Indeed, a 10% jump forced me to shift my direction of thoughts towards some bug search,
Just to clarify:
2D cylinder modes
I first tried to see what happens if I consider just cylindrical glass waveguide and sweep the R of a cylinder and ask for the frequency of the modes at particular k = pi/a
As expected I got a smooth picture:
But I noticed that it could be a frustration between the modes if one solves only for 2 modes, but 2-nd and 3-rd are crossing.
I tried then to rerun my initial example of 3D waveguide photonic crystal consisting of the dielectric prism and elliptical vacuum hole in it, and solving for n_bands = 2 and n_bands = 3, and here is what I see:
When I solve for n_bands = 3, run_te solver
And here is where I use n_bands = 2, run_te solver (same resolution, and same mesh_size)

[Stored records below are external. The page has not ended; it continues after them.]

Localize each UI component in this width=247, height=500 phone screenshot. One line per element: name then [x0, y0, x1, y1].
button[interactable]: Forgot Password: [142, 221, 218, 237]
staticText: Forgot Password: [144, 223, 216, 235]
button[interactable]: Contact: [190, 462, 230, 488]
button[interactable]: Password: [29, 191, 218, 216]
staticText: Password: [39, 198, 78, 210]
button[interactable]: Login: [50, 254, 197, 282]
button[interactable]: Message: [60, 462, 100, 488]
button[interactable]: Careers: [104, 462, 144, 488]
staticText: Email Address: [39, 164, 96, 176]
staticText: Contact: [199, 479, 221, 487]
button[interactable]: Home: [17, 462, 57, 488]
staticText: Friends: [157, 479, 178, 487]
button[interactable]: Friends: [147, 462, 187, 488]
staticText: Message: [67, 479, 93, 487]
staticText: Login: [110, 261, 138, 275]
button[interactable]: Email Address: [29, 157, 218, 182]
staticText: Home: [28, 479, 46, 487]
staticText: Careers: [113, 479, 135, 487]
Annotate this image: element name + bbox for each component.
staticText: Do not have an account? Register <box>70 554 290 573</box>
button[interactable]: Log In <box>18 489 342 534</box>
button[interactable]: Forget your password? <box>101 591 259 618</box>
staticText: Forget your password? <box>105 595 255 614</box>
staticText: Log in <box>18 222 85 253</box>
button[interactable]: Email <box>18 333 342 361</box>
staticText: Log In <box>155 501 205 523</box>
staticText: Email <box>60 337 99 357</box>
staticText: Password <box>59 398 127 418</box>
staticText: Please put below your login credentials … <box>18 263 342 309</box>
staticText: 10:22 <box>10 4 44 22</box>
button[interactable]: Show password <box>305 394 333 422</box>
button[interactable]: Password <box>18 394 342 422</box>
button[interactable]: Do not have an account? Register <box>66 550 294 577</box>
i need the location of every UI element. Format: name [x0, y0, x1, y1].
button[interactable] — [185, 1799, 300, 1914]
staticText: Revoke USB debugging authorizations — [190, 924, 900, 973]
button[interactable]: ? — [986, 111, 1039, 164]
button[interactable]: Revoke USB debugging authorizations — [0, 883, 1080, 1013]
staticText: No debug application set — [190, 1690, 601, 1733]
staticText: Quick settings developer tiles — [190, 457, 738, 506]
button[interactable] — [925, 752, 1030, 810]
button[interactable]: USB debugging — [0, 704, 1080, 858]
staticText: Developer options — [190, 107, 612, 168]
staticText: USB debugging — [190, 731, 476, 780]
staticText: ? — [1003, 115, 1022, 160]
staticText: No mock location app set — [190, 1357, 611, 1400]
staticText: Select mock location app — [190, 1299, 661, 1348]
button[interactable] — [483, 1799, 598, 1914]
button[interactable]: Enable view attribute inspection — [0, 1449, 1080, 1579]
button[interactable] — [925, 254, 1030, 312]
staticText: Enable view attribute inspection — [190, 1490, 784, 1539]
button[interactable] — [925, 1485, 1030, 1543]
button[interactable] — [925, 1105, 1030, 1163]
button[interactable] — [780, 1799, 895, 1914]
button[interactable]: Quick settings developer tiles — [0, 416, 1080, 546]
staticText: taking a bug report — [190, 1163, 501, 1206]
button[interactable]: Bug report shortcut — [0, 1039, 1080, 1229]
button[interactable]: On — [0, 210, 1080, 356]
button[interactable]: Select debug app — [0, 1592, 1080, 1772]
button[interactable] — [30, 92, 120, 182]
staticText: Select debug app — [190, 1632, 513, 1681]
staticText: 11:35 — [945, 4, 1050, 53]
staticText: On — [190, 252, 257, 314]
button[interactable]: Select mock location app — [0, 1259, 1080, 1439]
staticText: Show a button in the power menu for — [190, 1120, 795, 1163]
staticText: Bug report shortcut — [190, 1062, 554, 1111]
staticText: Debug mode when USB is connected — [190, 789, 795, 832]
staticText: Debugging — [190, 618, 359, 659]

So, it is maybe related to the fact that when I ask only for 2 modes, the choice of the second mode is frustrating for the solver? It would be interesting to hear your opinion on that, Thank you, and with best regards, Vadim
Code for triangular waveguide nanobeam.py file:
# Global parameters:
# # height of the prism
# h = 0.15 # units of um
# # width of the beam
# w = 0.3 # units of um
import meep as mp
from meep import mpb
import numpy as np
from matplotlib import pyplot as plt
from matplotlib import font_manager as fm
import matplotlib.colors as mcolors
import shutil as sh
fontpath = '/home/yy3/.fonts/times.ttf'
prop = fm.FontProperties(fname=fontpath, weight = 'ultralight')

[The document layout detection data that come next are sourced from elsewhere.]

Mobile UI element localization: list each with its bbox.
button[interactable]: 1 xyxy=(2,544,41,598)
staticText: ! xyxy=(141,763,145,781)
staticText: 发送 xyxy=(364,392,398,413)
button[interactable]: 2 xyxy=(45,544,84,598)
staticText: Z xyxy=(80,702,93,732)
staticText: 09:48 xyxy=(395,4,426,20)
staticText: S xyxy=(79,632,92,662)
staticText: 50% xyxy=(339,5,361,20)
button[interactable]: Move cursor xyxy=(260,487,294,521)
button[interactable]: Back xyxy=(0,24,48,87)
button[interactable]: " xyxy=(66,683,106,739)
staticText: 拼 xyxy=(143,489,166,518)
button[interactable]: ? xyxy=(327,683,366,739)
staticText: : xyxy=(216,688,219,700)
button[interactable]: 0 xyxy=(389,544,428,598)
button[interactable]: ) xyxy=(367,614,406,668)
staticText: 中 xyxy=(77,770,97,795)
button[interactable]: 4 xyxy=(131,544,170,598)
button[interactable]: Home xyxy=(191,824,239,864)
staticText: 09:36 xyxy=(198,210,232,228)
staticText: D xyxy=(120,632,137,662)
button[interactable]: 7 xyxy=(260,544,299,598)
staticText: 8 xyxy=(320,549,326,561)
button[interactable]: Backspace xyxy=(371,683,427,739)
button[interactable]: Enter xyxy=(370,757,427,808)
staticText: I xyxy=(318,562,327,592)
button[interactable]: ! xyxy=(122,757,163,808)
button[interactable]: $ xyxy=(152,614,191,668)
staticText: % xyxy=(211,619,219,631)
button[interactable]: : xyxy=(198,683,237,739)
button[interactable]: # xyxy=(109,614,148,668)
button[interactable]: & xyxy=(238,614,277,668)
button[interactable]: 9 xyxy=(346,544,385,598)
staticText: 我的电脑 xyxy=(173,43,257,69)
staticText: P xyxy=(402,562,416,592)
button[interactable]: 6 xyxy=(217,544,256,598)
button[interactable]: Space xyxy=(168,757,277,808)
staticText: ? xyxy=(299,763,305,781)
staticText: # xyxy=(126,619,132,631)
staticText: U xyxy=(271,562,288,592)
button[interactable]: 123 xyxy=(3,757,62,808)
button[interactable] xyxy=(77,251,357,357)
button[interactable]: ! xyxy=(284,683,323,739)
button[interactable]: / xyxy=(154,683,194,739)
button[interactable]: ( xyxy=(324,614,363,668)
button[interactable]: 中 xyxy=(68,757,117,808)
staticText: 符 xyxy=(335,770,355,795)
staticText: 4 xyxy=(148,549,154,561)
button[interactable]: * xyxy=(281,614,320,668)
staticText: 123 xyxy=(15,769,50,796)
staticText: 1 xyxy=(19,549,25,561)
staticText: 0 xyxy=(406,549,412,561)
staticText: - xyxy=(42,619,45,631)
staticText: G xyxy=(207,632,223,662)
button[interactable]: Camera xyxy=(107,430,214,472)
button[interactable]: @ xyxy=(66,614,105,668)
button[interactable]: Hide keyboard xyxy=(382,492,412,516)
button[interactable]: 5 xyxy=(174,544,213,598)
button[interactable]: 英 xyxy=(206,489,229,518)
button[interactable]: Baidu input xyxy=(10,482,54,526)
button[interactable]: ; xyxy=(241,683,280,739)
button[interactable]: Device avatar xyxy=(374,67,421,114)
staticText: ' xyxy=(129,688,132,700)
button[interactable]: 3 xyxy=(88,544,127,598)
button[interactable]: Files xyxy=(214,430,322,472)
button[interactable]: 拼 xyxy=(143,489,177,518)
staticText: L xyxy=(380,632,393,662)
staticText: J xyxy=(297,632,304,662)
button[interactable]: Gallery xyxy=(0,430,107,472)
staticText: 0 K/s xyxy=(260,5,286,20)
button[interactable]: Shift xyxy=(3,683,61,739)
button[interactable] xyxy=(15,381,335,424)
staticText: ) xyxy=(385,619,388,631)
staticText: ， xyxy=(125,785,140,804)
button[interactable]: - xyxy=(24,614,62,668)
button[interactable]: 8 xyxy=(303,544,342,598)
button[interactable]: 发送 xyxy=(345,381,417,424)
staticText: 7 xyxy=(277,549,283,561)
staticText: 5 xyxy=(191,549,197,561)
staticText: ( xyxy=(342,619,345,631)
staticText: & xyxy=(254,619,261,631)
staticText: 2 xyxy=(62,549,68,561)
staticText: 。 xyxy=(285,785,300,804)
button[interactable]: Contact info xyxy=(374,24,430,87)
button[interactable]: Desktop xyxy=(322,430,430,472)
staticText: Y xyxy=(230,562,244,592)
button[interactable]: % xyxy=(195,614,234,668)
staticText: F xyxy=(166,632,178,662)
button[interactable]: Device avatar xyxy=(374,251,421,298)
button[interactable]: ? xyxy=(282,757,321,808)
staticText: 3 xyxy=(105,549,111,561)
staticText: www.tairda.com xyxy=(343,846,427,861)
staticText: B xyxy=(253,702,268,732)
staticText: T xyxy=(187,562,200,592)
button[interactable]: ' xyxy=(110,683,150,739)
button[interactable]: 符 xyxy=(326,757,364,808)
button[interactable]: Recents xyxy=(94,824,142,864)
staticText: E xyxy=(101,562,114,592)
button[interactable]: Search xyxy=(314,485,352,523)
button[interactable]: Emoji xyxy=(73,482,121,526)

plt.rc('text',usetex=False)
plt.rc('xtick', labelsize=8)
plt.rc('ytick', labelsize=8)
plt.rc('axes', labelsize=8)
# width as measured in inkscape
width = 3.487
height = width / 1.618
#%matplotlib inline
import os
from datetime import datetime
import scipy
from scipy import interpolate
from scipy import optimize
import numpy as np
import pandas as pd
import pickle
import time
import h5py
class analyze_geometry:
c = 300.0 #um*THz speed of light
def __init__(self, a = 1.0, h = 0.2, w = 0.4,res = 64, sc_y = 2, r = None, sc_z = 2, n_Host = 1.0, n_SiC = 2.6, k_point_x = None, plot = True):
"""
h: height of the beam # um
w: full top width of the beam
sc_.. : width of the computational cell (in a)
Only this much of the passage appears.